'''

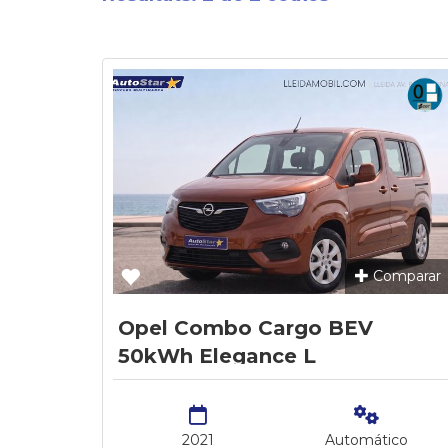
Comparar
Opel Combo Cargo BEV
50kWh Elegance L
2021
Automático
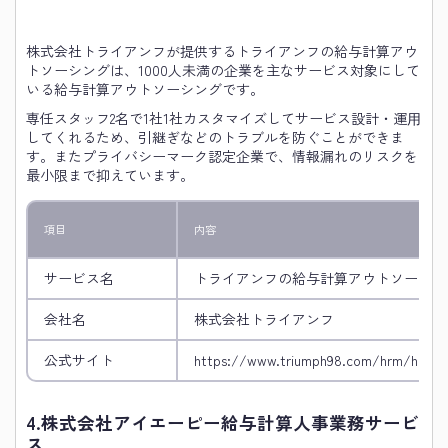
株式会社トライアンフが提供するトライアンフの給与計算アウ
トソーシングは、1000人未満の企業を主なサービス対象にして
いる給与計算アウトソーシングです。
専任スタッフ2名で1社1社カスタマイズしてサービス設計・運⽤
してくれるため、引継ぎなどのトラブルを防ぐことができま
す。またプライバシーマーク認定企業で、情報漏れのリスクを
最小限まで抑えています。
項目
内容
サービス名
トライアンフの給与計算アウトソーシン
会社名
株式会社トライアンフ
公式サイト
https://www.triumph98.com/hrm/hrmou
4.
株式会社アイエーピー給与計算人事業務サービ
ス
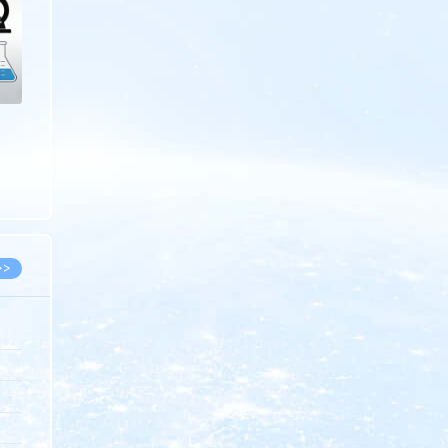
>>
8.07
5.14
5.08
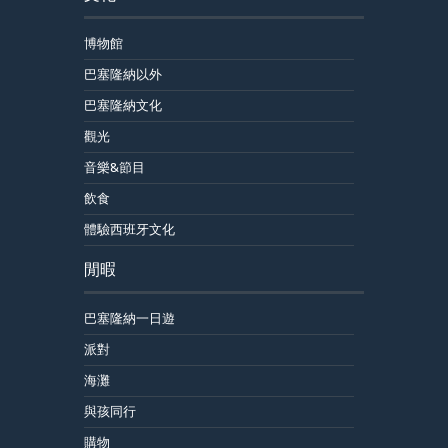
博物館
巴塞隆納以外
巴塞隆納文化
觀光
音樂&節目
飲食
體驗西班牙文化
閒暇
巴塞隆納一日遊
派對
海灘
與孩同行
購物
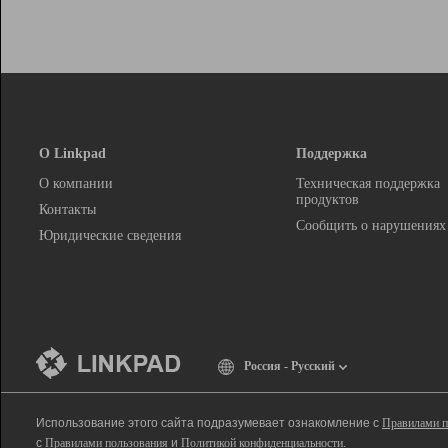
О Linkpad
Поддержка
О компании
Техническая поддержка
продуктов
Контакты
Сообщить о нарушениях
Юридические сведения
Россия - Русский
Использование этого сайта подразумевает ознакомление с
Правилами п
с
Правилами пользования
и
Политикой конфиденциальности
.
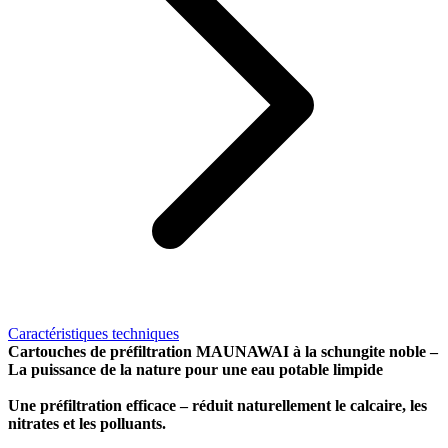
Caractéristiques techniques
Cartouches de préfiltration MAUNAWAI à la schungite noble –
La puissance de la nature pour une eau potable limpide
Une préfiltration efficace – réduit naturellement le calcaire, les
nitrates et les polluants.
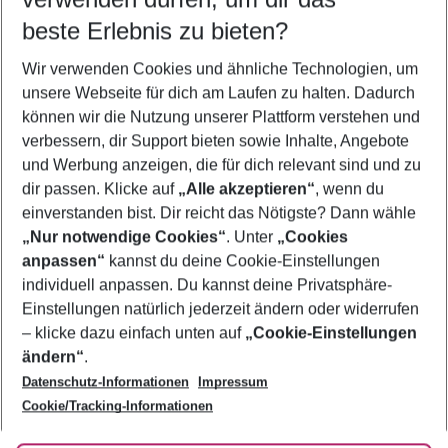
09.08.26
–
07.08.27
5-8 Nächte
beste Erlebnis zu bieten?
Wer wird verreisen
Wir verwenden Cookies und ähnliche Technologien, um
2 Erwachsene
Keine Kinder
unsere Webseite für dich am Laufen zu halten. Dadurch
können wir die Nutzung unserer Plattform verstehen und
Mehr Filter anzeigen
verbessern, dir Support bieten sowie Inhalte, Angebote
und Werbung anzeigen, die für dich relevant sind und zu
dir passen. Klicke auf
„Alle akzeptieren“
, wenn du
einverstanden bist. Dir reicht das Nötigste? Dann wähle
„Nur notwendige Cookies“
. Unter
„Cookies
anpassen“
kannst du deine Cookie-Einstellungen
Footer
Footer navigation
individuell anpassen. Du kannst deine Privatsphäre-
Über uns
Einstellungen natürlich jederzeit ändern oder widerrufen
AGB
– klicke dazu einfach unten auf
„Cookie-Einstellungen
Service & Hilfe
Bestpreisgarantie
ändern“
.
Datenschutz-Informationen
Impressum
Agenturbetreuung
Cookie-Einstellungen ändern
Folge uns
Barrierefreies Reisen
Cookie/Tracking-Informationen
Cookie-Richtlinie
Check-in
Datenschutz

'''

Each line above that contains "Einstellungen" must be copied out.

- _WRITTEN SOLUTION_
kannst du deine Cookie-Einstellungen
Einstellungen natürlich jederzeit ändern oder widerrufen
„Cookie-Einstellungen
Cookie-Einstellungen ändern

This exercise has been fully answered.